▼▼▼

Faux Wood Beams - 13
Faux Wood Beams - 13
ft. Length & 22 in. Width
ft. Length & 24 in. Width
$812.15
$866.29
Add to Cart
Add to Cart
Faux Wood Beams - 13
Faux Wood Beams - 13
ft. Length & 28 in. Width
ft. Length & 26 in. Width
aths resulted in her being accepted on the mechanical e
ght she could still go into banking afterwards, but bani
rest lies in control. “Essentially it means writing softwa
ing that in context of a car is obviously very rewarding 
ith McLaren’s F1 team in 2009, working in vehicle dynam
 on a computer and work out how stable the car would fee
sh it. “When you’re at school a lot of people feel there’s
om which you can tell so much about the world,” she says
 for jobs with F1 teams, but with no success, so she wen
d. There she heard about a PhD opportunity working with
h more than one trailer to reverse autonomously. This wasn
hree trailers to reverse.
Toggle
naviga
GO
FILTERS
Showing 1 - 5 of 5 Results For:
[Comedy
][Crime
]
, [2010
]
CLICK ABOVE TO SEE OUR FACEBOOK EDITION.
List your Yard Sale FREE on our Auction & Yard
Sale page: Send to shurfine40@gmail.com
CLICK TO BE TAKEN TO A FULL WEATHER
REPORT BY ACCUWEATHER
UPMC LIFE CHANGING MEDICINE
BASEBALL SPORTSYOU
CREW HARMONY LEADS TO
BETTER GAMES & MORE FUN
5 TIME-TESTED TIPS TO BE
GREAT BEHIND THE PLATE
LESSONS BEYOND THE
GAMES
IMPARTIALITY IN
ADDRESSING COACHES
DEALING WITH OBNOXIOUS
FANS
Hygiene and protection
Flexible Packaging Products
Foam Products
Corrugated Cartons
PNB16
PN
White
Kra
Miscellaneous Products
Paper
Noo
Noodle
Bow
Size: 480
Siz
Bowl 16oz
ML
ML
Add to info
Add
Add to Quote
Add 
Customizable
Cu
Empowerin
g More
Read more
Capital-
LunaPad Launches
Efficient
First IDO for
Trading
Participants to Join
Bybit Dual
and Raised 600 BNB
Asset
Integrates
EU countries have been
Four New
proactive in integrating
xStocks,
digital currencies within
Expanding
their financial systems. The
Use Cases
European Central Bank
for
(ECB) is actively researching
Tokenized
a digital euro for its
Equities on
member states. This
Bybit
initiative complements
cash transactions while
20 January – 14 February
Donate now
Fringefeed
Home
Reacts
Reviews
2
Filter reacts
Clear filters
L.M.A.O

▲▲▲
▼▼▼

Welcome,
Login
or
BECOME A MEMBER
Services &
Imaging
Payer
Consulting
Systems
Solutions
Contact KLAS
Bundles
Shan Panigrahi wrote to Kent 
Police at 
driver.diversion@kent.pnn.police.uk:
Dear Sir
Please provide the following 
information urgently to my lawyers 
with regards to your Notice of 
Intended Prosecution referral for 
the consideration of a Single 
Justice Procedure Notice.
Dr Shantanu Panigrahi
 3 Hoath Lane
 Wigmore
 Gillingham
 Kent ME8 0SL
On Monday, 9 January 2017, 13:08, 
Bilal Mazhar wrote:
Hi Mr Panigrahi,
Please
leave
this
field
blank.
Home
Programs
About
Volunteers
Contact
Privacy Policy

▲▲▲

[THE PROBLEM]: Go through the entries and copy each line holding the string "Sale".

[ANSWER SPACE]:
List your Yard Sale FREE on our Auction & Yard
Sale page: Send to shurfine40@gmail.com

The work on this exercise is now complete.